The Election Roundtable was chaired by Committee on House Administration Ranking Member Rodney Davis (Republican from Illinois) and and five republican members of Georgia’s delegation participated.

Several said they were concerned about allowing states to operate their own elections as well as the issue of universal mail in balloting which has gained national publicity but which few states actually have at this point.

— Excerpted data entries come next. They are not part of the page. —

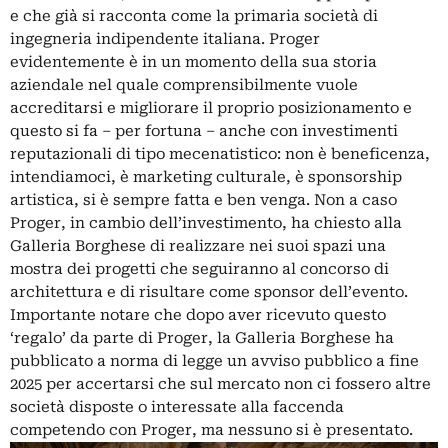
e che già si racconta come la primaria società di
ingegneria indipendente italiana. Proger
evidentemente è in un momento della sua storia
aziendale nel quale comprensibilmente vuole
accreditarsi e migliorare il proprio posizionamento e
questo si fa – per fortuna – anche con investimenti
reputazionali di tipo mecenatistico: non è beneficenza,
intendiamoci, è marketing culturale, è sponsorship
artistica, si è sempre fatta e ben venga. Non a caso
Proger, in cambio dell’investimento, ha chiesto alla
Galleria Borghese di realizzare nei suoi spazi una
mostra dei progetti che seguiranno al concorso di
architettura e di risultare come sponsor dell’evento.
Importante notare che dopo aver ricevuto questo
‘regalo’ da parte di Proger, la Galleria Borghese ha
pubblicato a norma di legge
un avviso pubblico
a fine
2025 per accertarsi che sul mercato non ci fossero altre
società disposte o interessate alla faccenda
competendo con Proger, ma nessuno si è presentato.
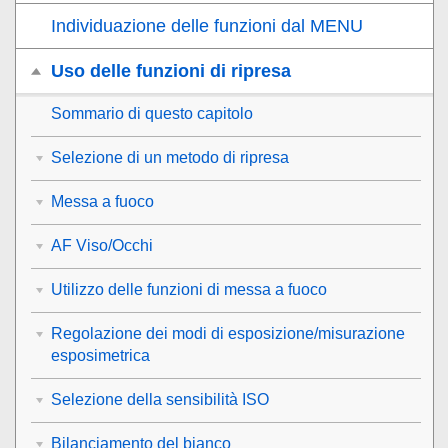
Individuazione delle funzioni dal MENU
Uso delle funzioni di ripresa
Sommario di questo capitolo
Selezione di un metodo di ripresa
Messa a fuoco
AF Viso/Occhi
Utilizzo delle funzioni di messa a fuoco
Regolazione dei modi di esposizione/misurazione
esposimetrica
Selezione della sensibilità ISO
Bilanciamento del bianco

Congressman Buddy Carter said he supported the absentee ballot process, which requires a voter to make a specific request to vote absentee. “I too have voted absentee and I think it’s a great way to vote,” said Carter. “But I do have concerns about mailing them out automatically and Secretary Raffensperger has addressed that and I think him for that.”

Raffernsperger reiterating that state law does not allow a blanket mailing of ballots to voters. He reminded lawmakers that because of the pandemic he took the unprecedented step this spring of contacting all active voters in Georgia to ask them if they wanted to consider voting absentee. But the voters were responsible for sending back letters to request the actual ballot.

Christy McCormick from the nonpartisan Election Assistance Commission also took part in the forum. She said that despite word of mail delays in the past month she believes the United States Postal Service does have the capacity to handle increased volumes of election mail. She did indicate that voters should be aware of timelines and make sure they mail back their ballot at least a week ahead of time.

Election officials have told us that absentee ballots must be received by 7 p.m. on election night. That’s why Raffensperger said more will be done to help some counties acquire the drop boxes.